ONE
WREN
The afternoon sunlight shone brightly through the coffee shop's windows and cast golden rectangles across Wren's laptop screen. She squinted at the code scrolling past, her fingers tapping across the keyboard with practiced precision. Croissant crumbs decorated the wooden table near her caramel latte, forgotten casualties of her intense focus.
"No, no, no," she muttered under her breath, pushing a strand of dark brown hair behind her ear.
You foolish man, how did you manage to click on 'Congratulations! You've won a million dollars!' and actually enter your banking information?
Her client's voice came through her headphones, nervous and apologetic. "I thought it was legitimate?—"
"Mr. Jones, the email address was 'Vermont-Offishul-Prize-Departmant.' With two misspellings." Wren's fingers flew across the keys, isolating the malicious code that had frozen his entire system. "But hey, I am usually saving people from their own bad passwords, and they don't even know what the problem is, so this is a bit more straightforward."
She guided him through the cleanup process with patient professionalism, her voice warm despite her internal eye-rolling. The poor man had inadvertently given hackers access to everything from his grocery delivery account to his tax records. Wren had seen worse, but not by much.
Twenty minutes later, she ended the call and immediately opened FaceTime. Her best friend Mallory's familiar face soon filled the screen, her blonde curls bouncing as she leaned closer to her camera.
"Please tell me you're calling with news of wild adventure or scandalous romance," Mallory said without preamble. "Because I can still see that look in your eyes, the same 'I-just-fixed-another-person's-digital-disaster' expression you've been wearing for months."
Wren slumped back in her chair, the wood creaking softly. "Worse. I just spent an hour explaining to a sixty-year-old man why you shouldn't click on a link saying you've won a million dollars."
"Tragic." Mallory's grin was wicked. "Though I notice you're in actual sunlight for once instead of your cave of computer screens. That's progress."
"Don't get too excited. I needed caffeine and carbs." Wren gestured at her surroundings. "Same old routine, different location. Fix other's problems, collect payment, repeat until death."
The words tasted bitter, more so than her cooling latte. She watched people pass by the window—couples holding hands, friends laughing, everyone seeming to move with purpose while she remained stationary.
"You know what your problem is?" Mallory leaned forward conspiratorially.
"Enlighten me, oh wise one."
"You're insanely brilliant, drop dead gorgeous, and completely wasting away in digital purgatory. When's the lasttime you did something that made your heart race? And I don't mean debugging code."
Wren's laugh held no humor. "My heart races plenty, thank you. Usually when I realize how close my clients come to financial ruin."
"That's not what I meant, and you know it." Mallory's expression softened. "Wren, you're thirty-two. Don't you want more than this endless cycle of fixing other people's mistakes?"

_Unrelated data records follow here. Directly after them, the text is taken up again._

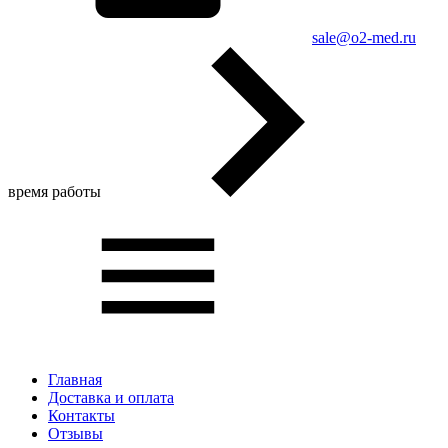
sale@o2-med.ru
время работы
Главная
Доставка и оплата
Контакты
Отзывы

The question hit harder than intended. Wren stared at her reflection in the laptop screen, seeing the truth she'd been avoiding. "Every day. I wake up wondering if this is it—if I'm going to spend the rest of my life being the woman who swoops in to save the day but never gets to live her own adventure."

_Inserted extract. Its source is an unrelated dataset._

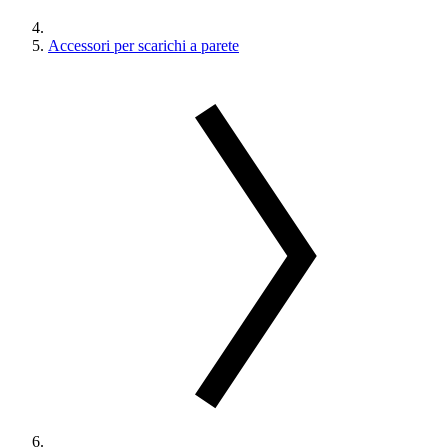
Accessori per scarichi a parete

"So do something about it."
"Like what? My parents have basically written me off because I chose 'hacking' over a traditional career path." Wren made air quotes, her voice growing sharper. "They call maybe twice a year to ask when I'm going to find a nice man, settle down, and produce grandchildren. As if my entire worth is measured by my ability to procreate."
"Your parents are idiots."
"Harsh but accurate." Wren picked at a croissant crumb. "They think my job is just playing on computers all day. They don't understand that I'm actually protecting people and that what I do matters."
"It does matter. But that doesn't mean it's your only purpose."
Wren met her friend's eyes through the screen. "I keep feeling like there's something bigger out there waiting for me. Something that would make all these years of searching for my true calling feel worthwhile. Does that sound completely insane?"
"It sounds human." Mallory paused. "But what about love? Romance? Someone to share the adventure with?"
"Please." Wren's laugh was sharp. "Every man I've dated either gets intimidated by my brain or assumes I'm some kind of emotionless computer myself. Apparently, intelligence and passion can't coexist in the same woman."
"Their loss."
"Maybe. Or maybe I'm just not built for that kind of thing." Wren's voice grew quieter. "I'm all brain, not enough heart, remember? That's what Trevor said before he decided my IQ was emasculating."